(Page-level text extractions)

-- -- --

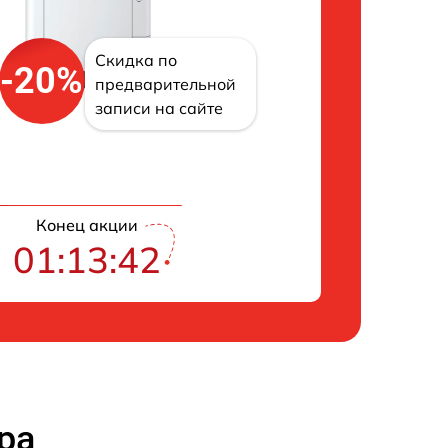
Скидка по
-20%
предварительной
записи на сайте
Конец акции
01:13:41
ра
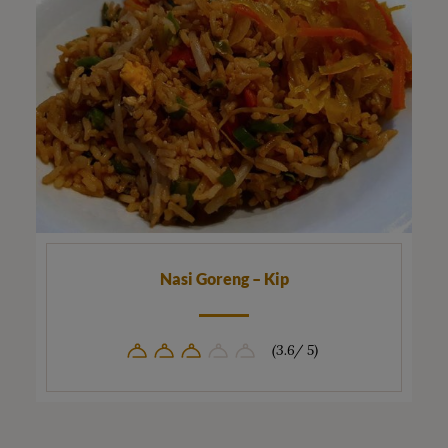
Nasi Goreng – Kip
(3.6/ 5)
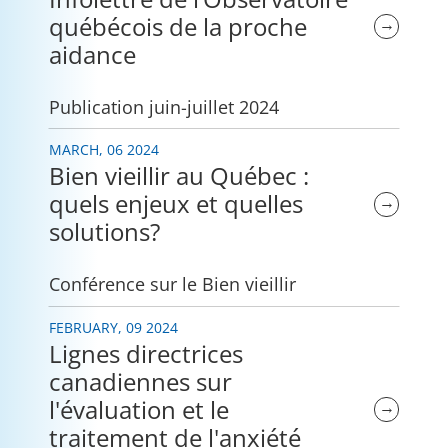
québécois de la proche
→
aidance
Publication juin-juillet 2024
MARCH, 06 2024
Bien vieillir au Québec :
quels enjeux et quelles
→
solutions?
Conférence sur le Bien vieillir
FEBRUARY, 09 2024
Lignes directrices
canadiennes sur
l'évaluation et le
→
traitement de l'anxiété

-- -- --

> **Directions**:
Word for word, give the entries back in full; the pictures do not belong in the copy.

> **Task response**:
Скидка по
-20%
предварительной
записи на сайте
Конец акции
01:13:41
ра
Nasi Goreng – Kip
(3.6/ 5)
québécois de la proche
→
aidance
Publication juin-juillet 2024
MARCH, 06 2024
Bien vieillir au Québec :
quels enjeux et quelles
→
solutions?
Conférence sur le Bien vieillir
FEBRUARY, 09 2024
Lignes directrices
canadiennes sur
l'évaluation et le
→
traitement de l'anxiété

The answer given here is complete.